WORK ITEM
Write the records out again, keeping each line exactly as it is.

Collected data
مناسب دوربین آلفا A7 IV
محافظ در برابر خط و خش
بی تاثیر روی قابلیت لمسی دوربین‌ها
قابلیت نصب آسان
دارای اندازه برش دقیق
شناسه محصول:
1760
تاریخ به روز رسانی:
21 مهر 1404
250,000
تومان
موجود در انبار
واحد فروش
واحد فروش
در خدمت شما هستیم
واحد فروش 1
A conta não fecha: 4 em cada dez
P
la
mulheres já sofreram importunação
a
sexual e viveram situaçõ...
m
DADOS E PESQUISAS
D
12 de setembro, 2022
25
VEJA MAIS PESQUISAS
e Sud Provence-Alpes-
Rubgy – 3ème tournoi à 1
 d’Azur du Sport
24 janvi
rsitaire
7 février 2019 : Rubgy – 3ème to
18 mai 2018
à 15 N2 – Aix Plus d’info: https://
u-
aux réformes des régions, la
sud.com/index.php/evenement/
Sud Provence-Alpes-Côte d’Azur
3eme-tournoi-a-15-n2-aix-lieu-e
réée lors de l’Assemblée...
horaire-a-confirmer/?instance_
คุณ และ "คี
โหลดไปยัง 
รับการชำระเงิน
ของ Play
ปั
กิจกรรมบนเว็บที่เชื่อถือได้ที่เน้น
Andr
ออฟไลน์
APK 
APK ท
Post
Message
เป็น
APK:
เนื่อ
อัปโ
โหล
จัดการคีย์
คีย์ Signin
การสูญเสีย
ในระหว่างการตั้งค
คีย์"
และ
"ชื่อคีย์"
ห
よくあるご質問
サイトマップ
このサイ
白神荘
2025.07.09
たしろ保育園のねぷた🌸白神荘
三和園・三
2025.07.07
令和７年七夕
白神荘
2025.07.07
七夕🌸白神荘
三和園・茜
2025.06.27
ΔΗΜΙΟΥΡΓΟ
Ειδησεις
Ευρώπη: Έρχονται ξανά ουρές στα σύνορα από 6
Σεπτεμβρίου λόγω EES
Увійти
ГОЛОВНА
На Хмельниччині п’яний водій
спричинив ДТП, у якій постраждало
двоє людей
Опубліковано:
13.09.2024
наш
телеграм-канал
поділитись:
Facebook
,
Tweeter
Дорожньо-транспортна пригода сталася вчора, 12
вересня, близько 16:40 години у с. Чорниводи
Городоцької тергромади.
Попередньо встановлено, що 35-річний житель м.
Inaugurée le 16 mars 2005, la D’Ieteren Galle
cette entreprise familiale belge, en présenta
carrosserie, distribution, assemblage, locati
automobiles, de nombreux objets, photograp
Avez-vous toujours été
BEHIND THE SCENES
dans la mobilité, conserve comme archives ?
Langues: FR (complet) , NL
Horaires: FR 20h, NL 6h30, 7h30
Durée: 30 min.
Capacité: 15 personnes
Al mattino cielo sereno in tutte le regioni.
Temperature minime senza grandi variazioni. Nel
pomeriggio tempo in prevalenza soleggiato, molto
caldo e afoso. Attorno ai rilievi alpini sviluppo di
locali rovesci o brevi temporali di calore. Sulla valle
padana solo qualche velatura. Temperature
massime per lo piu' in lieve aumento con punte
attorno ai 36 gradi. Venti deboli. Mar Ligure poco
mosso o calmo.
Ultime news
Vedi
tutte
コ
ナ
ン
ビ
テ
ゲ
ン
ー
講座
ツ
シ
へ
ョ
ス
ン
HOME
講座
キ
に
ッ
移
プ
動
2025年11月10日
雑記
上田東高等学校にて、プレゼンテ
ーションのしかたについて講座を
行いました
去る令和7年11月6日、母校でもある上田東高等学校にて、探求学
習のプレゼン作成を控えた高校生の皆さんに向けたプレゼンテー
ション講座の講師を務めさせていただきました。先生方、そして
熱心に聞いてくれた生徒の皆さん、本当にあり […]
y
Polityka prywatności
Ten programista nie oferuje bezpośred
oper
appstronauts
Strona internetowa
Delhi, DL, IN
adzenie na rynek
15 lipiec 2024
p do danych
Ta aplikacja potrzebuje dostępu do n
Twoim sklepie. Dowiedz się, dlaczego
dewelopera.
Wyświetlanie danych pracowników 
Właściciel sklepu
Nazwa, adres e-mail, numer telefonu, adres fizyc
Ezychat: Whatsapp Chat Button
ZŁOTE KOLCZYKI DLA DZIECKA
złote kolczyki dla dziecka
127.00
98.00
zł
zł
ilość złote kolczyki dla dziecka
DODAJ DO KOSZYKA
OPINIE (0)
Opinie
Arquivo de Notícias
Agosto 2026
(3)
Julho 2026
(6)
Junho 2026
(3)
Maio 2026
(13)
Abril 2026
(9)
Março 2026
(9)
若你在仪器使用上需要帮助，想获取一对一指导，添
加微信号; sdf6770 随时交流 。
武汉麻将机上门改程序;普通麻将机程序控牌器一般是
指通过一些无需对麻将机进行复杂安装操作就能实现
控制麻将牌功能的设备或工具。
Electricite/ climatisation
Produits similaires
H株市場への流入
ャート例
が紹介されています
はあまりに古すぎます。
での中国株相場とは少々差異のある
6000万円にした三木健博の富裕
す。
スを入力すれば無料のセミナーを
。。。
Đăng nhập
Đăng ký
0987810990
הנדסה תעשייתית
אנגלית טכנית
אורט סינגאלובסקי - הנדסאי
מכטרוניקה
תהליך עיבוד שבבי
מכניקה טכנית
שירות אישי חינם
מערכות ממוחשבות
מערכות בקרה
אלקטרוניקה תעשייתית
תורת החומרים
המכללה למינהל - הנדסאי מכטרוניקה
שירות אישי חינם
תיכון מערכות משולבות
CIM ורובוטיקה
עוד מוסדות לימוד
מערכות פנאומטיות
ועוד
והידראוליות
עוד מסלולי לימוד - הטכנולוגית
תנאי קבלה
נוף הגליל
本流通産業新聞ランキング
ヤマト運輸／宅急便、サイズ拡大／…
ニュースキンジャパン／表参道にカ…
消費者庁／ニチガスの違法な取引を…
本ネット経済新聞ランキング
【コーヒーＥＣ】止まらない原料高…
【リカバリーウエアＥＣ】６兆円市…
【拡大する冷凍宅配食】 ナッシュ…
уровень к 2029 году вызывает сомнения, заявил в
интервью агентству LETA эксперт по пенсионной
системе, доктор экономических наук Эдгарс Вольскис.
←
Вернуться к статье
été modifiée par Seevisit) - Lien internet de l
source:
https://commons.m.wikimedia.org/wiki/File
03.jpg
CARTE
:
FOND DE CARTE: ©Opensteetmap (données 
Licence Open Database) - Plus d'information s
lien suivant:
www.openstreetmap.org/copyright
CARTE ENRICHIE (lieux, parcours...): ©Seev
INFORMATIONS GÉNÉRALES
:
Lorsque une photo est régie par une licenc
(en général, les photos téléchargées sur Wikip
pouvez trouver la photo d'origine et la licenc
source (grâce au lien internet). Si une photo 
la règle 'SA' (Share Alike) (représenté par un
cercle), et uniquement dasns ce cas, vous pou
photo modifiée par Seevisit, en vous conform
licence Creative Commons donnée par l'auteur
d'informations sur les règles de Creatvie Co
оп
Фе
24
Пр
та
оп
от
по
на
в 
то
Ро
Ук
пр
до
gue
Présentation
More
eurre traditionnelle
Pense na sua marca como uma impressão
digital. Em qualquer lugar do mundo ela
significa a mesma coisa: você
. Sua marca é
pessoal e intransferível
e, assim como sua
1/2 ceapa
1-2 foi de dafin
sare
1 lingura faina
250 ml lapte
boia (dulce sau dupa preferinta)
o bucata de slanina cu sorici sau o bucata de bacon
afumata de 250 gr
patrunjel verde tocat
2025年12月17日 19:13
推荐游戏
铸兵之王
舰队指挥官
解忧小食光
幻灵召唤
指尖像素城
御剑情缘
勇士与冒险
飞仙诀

SOLUTION BELOW
مناسب دوربین آلفا A7 IV
محافظ در برابر خط و خش
بی تاثیر روی قابلیت لمسی دوربین‌ها
قابلیت نصب آسان
دارای اندازه برش دقیق
شناسه محصول:
1760
تاریخ به روز رسانی:
21 مهر 1404
250,000
تومان
موجود در انبار
واحد فروش
واحد فروش
در خدمت شما هستیم
واحد فروش 1
A conta não fecha: 4 em cada dez
P
la
mulheres já sofreram importunação
a
sexual e viveram situaçõ...
m
DADOS E PESQUISAS
D
12 de setembro, 2022
25
VEJA MAIS PESQUISAS
e Sud Provence-Alpes-
Rubgy – 3ème tournoi à 1
 d’Azur du Sport
24 janvi
rsitaire
7 février 2019 : Rubgy – 3ème to
18 mai 2018
à 15 N2 – Aix Plus d’info: https://
u-
aux réformes des régions, la
sud.com/index.php/evenement/
Sud Provence-Alpes-Côte d’Azur
3eme-tournoi-a-15-n2-aix-lieu-e
réée lors de l’Assemblée...
horaire-a-confirmer/?instance_
คุณ และ "คี
โหลดไปยัง 
รับการชำระเงิน
ของ Play
ปั
กิจกรรมบนเว็บที่เชื่อถือได้ที่เน้น
Andr
ออฟไลน์
APK 
APK ท
Post
Message
เป็น
APK:
เนื่อ
อัปโ
โหล
จัดการคีย์
คีย์ Signin
การสูญเสีย
ในระหว่างการตั้งค
คีย์"
และ
"ชื่อคีย์"
ห
よくあるご質問
サイトマップ
このサイ
白神荘
2025.07.09
たしろ保育園のねぷた🌸白神荘
三和園・三
2025.07.07
令和７年七夕
白神荘
2025.07.07
七夕🌸白神荘
三和園・茜
2025.06.27
ΔΗΜΙΟΥΡΓΟ
Ειδησεις
Ευρώπη: Έρχονται ξανά ουρές στα σύνορα από 6
Σεπτεμβρίου λόγω EES
Увійти
ГОЛОВНА
На Хмельниччині п’яний водій
спричинив ДТП, у якій постраждало
двоє людей
Опубліковано:
13.09.2024
наш
телеграм-канал
поділитись:
Facebook
,
Tweeter
Дорожньо-транспортна пригода сталася вчора, 12
вересня, близько 16:40 години у с. Чорниводи
Городоцької тергромади.
Попередньо встановлено, що 35-річний житель м.
Inaugurée le 16 mars 2005, la D’Ieteren Galle
cette entreprise familiale belge, en présenta
carrosserie, distribution, assemblage, locati
automobiles, de nombreux objets, photograp
Avez-vous toujours été
BEHIND THE SCENES
dans la mobilité, conserve comme archives ?
Langues: FR (complet) , NL
Horaires: FR 20h, NL 6h30, 7h30
Durée: 30 min.
Capacité: 15 personnes
Al mattino cielo sereno in tutte le regioni.
Temperature minime senza grandi variazioni. Nel
pomeriggio tempo in prevalenza soleggiato, molto
caldo e afoso. Attorno ai rilievi alpini sviluppo di
locali rovesci o brevi temporali di calore. Sulla valle
padana solo qualche velatura. Temperature
massime per lo piu' in lieve aumento con punte
attorno ai 36 gradi. Venti deboli. Mar Ligure poco
mosso o calmo.
Ultime news
Vedi
tutte
コ
ナ
ン
ビ
テ
ゲ
ン
ー
講座
ツ
シ
へ
ョ
ス
ン
HOME
講座
キ
に
ッ
移
プ
動
2025年11月10日
雑記
上田東高等学校にて、プレゼンテ
ーションのしかたについて講座を
行いました
去る令和7年11月6日、母校でもある上田東高等学校にて、探求学
習のプレゼン作成を控えた高校生の皆さんに向けたプレゼンテー
ション講座の講師を務めさせていただきました。先生方、そして
熱心に聞いてくれた生徒の皆さん、本当にあり […]
y
Polityka prywatności
Ten programista nie oferuje bezpośred
oper
appstronauts
Strona internetowa
Delhi, DL, IN
adzenie na rynek
15 lipiec 2024
p do danych
Ta aplikacja potrzebuje dostępu do n
Twoim sklepie. Dowiedz się, dlaczego
dewelopera.
Wyświetlanie danych pracowników 
Właściciel sklepu
Nazwa, adres e-mail, numer telefonu, adres fizyc
Ezychat: Whatsapp Chat Button
ZŁOTE KOLCZYKI DLA DZIECKA
złote kolczyki dla dziecka
127.00
98.00
zł
zł
ilość złote kolczyki dla dziecka
DODAJ DO KOSZYKA
OPINIE (0)
Opinie
Arquivo de Notícias
Agosto 2026
(3)
Julho 2026
(6)
Junho 2026
(3)
Maio 2026
(13)
Abril 2026
(9)
Março 2026
(9)
若你在仪器使用上需要帮助，想获取一对一指导，添
加微信号; sdf6770 随时交流 。
武汉麻将机上门改程序;普通麻将机程序控牌器一般是
指通过一些无需对麻将机进行复杂安装操作就能实现
控制麻将牌功能的设备或工具。
Electricite/ climatisation
Produits similaires
H株市場への流入
ャート例
が紹介されています
はあまりに古すぎます。
での中国株相場とは少々差異のある
6000万円にした三木健博の富裕
す。
スを入力すれば無料のセミナーを
。。。
Đăng nhập
Đăng ký
0987810990
הנדסה תעשייתית
אנגלית טכנית
אורט סינגאלובסקי - הנדסאי
מכטרוניקה
תהליך עיבוד שבבי
מכניקה טכנית
שירות אישי חינם
מערכות ממוחשבות
מערכות בקרה
אלקטרוניקה תעשייתית
תורת החומרים
המכללה למינהל - הנדסאי מכטרוניקה
שירות אישי חינם
תיכון מערכות משולבות
CIM ורובוטיקה
עוד מוסדות לימוד
מערכות פנאומטיות
ועוד
והידראוליות
עוד מסלולי לימוד - הטכנולוגית
תנאי קבלה
נוף הגליל
本流通産業新聞ランキング
ヤマト運輸／宅急便、サイズ拡大／…
ニュースキンジャパン／表参道にカ…
消費者庁／ニチガスの違法な取引を…
本ネット経済新聞ランキング
【コーヒーＥＣ】止まらない原料高…
【リカバリーウエアＥＣ】６兆円市…
【拡大する冷凍宅配食】 ナッシュ…
уровень к 2029 году вызывает сомнения, заявил в
интервью агентству LETA эксперт по пенсионной
системе, доктор экономических наук Эдгарс Вольскис.
←
Вернуться к статье
été modifiée par Seevisit) - Lien internet de l
source:
https://commons.m.wikimedia.org/wiki/File
03.jpg
CARTE
:
FOND DE CARTE: ©Opensteetmap (données 
Licence Open Database) - Plus d'information s
lien suivant:
www.openstreetmap.org/copyright
CARTE ENRICHIE (lieux, parcours...): ©Seev
INFORMATIONS GÉNÉRALES
:
Lorsque une photo est régie par une licenc
(en général, les photos téléchargées sur Wikip
pouvez trouver la photo d'origine et la licenc
source (grâce au lien internet). Si une photo 
la règle 'SA' (Share Alike) (représenté par un
cercle), et uniquement dasns ce cas, vous pou
photo modifiée par Seevisit, en vous conform
licence Creative Commons donnée par l'auteur
d'informations sur les règles de Creatvie Co
оп
Фе
24
Пр
та
оп
от
по
на
в 
то
Ро
Ук
пр
до
gue
Présentation
More
eurre traditionnelle
Pense na sua marca como uma impressão
digital. Em qualquer lugar do mundo ela
significa a mesma coisa: você
. Sua marca é
pessoal e intransferível
e, assim como sua
1/2 ceapa
1-2 foi de dafin
sare
1 lingura faina
250 ml lapte
boia (dulce sau dupa preferinta)
o bucata de slanina cu sorici sau o bucata de bacon
afumata de 250 gr
patrunjel verde tocat
2025年12月17日 19:13
推荐游戏
铸兵之王
舰队指挥官
解忧小食光
幻灵召唤
指尖像素城
御剑情缘
勇士与冒险
飞仙诀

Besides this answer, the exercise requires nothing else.